The Ramblers has revealed it is pleased that the northern section of the High Speed 2 (HS2) route will avoid national parks and Areas of Outstanding Natural Beauty.
Details of the Y-shaped section north of Birmingham were unveiled by the Department of Transport yesterday (January 28th), with one line heading via Crewe to Manchester and another between Nottingham and Derby and then on via Sheffield to Leeds.
These lines will pass either side of the Peak District, as well as missing Cannock Chase as they head north of the Birmingham area.
Another element of the development the Ramblers are pleased with is that a sustainability appraisal undertaken by HS2 has aimed to find ways to "avoid stopping up existing rights of way".
This could mean that where a path is crossed by the line, a bridge or tunnel could be provided to ensure those who like to go walking
on such routes are not denied the opportunity.

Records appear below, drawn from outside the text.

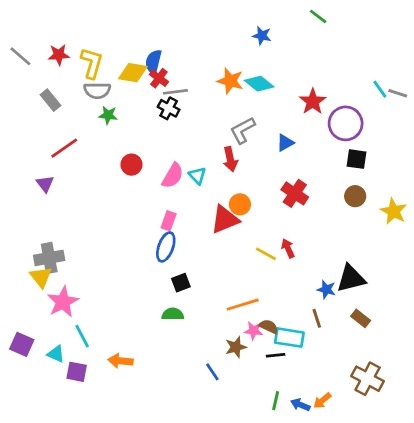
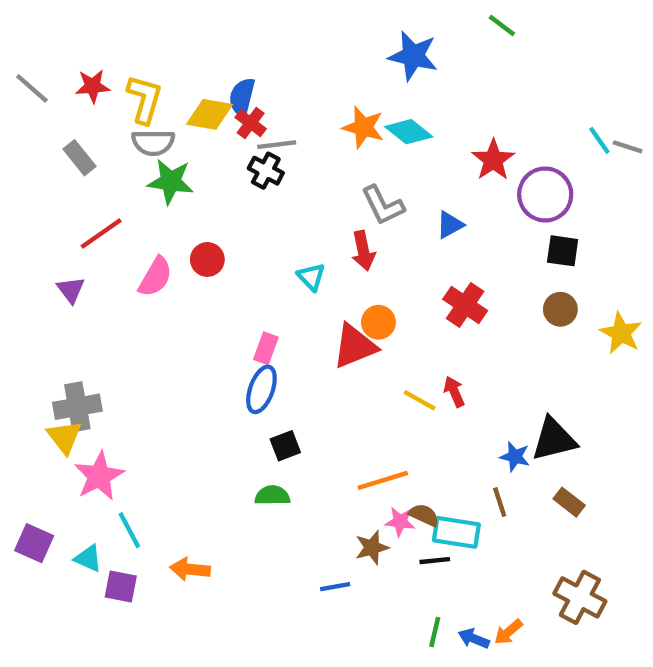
blue star: (262, 36) -> (413, 56), size x1.6
green star: (108, 115) -> (171, 181), size x1.5
gray L-shape: (243, 130) -> (383, 205), turned -88
pink semicircle: (173, 176) -> (155, 277), moved
blue line: (212, 372) -> (335, 587), turned -66

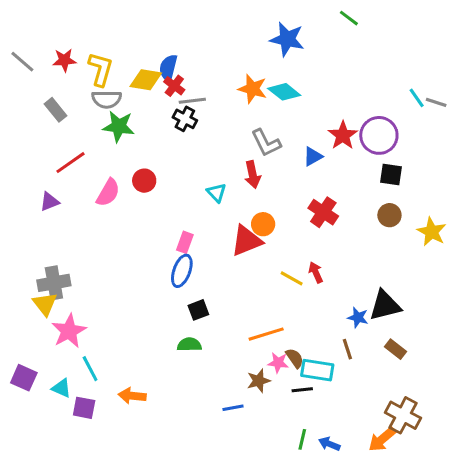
red star: (493, 160) -> (343, 135), moved
purple triangle: (71, 290) -> (49, 202), turned 45
brown semicircle: (424, 515) -> (295, 358), turned 30
orange arrow: (508, 632) -> (382, 439), moved, size x1.4

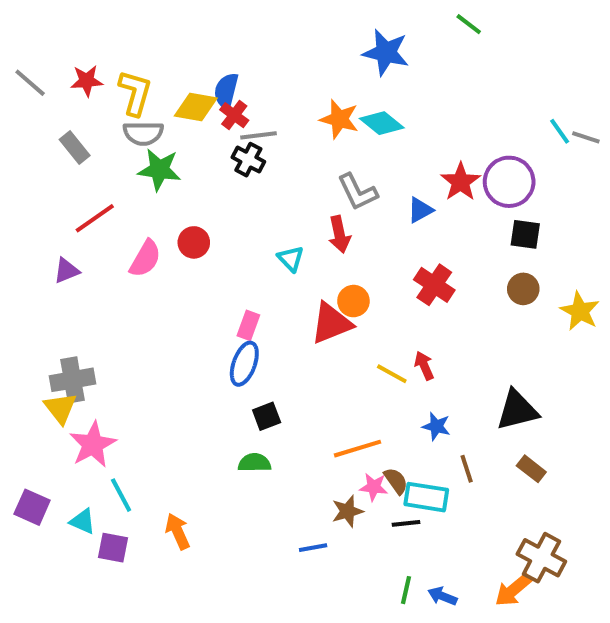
blue star: (358, 317) -> (436, 426), moved
orange arrow: (132, 396) -> (178, 531), turned 60

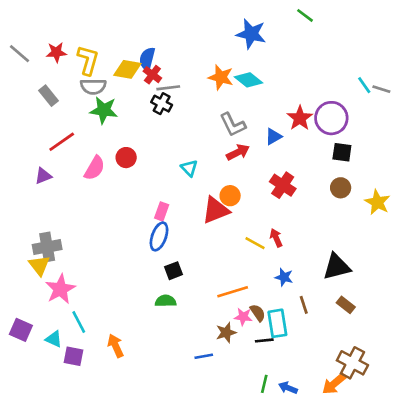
red arrow: (339, 234) -> (238, 152), moved, turned -105
cyan rectangle: (426, 497) -> (277, 323), turned 72

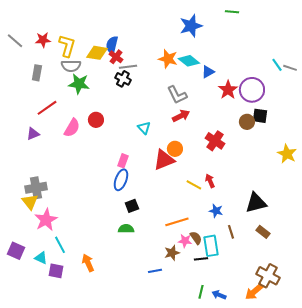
green line: (305, 15) -> (232, 12), turned -32
blue star: (251, 34) -> (191, 26), turned -30
gray rectangle: (48, 96) -> (37, 73), turned 49
blue triangle: (273, 136) -> (208, 72), moved
brown circle: (341, 188) -> (247, 122), moved

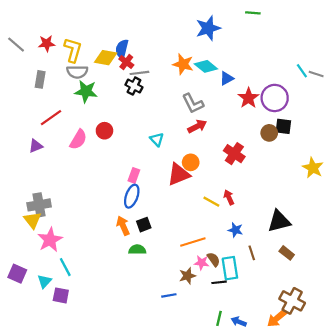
cyan triangle: (41, 258) -> (44, 281), turned 48
orange arrow: (88, 263) -> (123, 226), moved

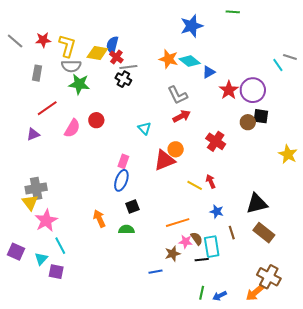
gray line: (316, 74) -> (290, 57), moved
orange arrow: (123, 226) -> (99, 219), moved
brown rectangle: (287, 253) -> (264, 233), size x1.5
blue arrow: (239, 322) -> (220, 296), turned -48

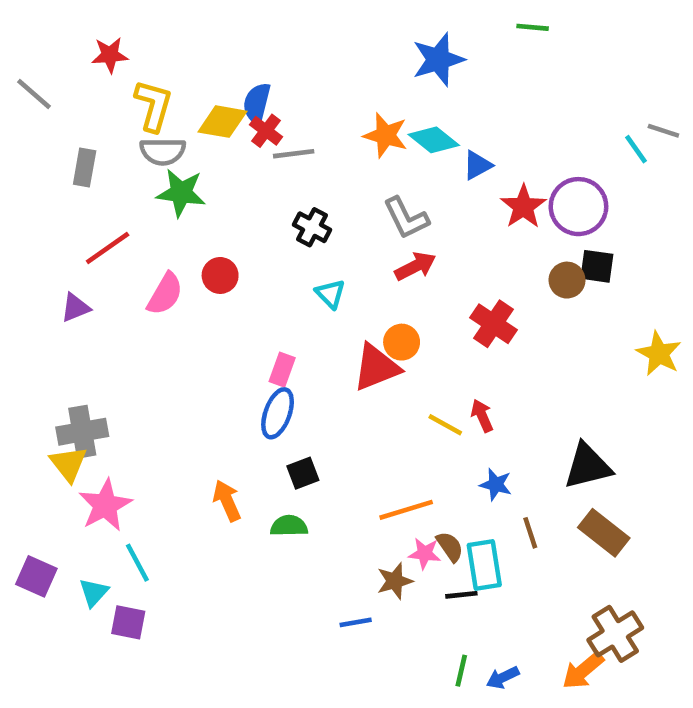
red star: (43, 40) -> (110, 55), moved
black cross: (123, 79) -> (312, 227), moved
brown cross: (269, 277) -> (615, 634), turned 30

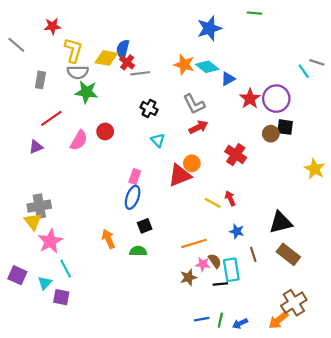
blue line: (356, 622) -> (202, 319), moved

While expressing satisfaction that ministers and officials at HS2 have responded to concerns raised by the group in meetings, the Ramblers said it is still concerned that 150 paths crossed by the southern section of the line between London and Birmingham are at risk and it is waiting to see if bridges and underpasses will be provided to keep these open.
HS2 may not pass through national parks, but in time it may make it easier for walkers to reach them. Faster journey times mean people can travel from locations like London, far from the Peak District, Lake District, Snowdonia or the Yorkshire Dales, with the ability to reach Manchester, Leeds or Sheffield sooner and get connections more easily.
Ordinary branch lines do run into national parks, of course, so rail passengers can make good use of these now, without waiting years for HS2 to arrive. Examples include the Hope Valley line between Manchester and Sheffield, which stops at Edale - the start of the Pennine Way.
Manchester also serves the Lake District via a line direct to Windermere, while those boarding a train at Leeds to Carlisle will pass along the famous Settle to Carlisle stretch, on which four stations lie inside the Yorkshire Dales National Park and two more just outside.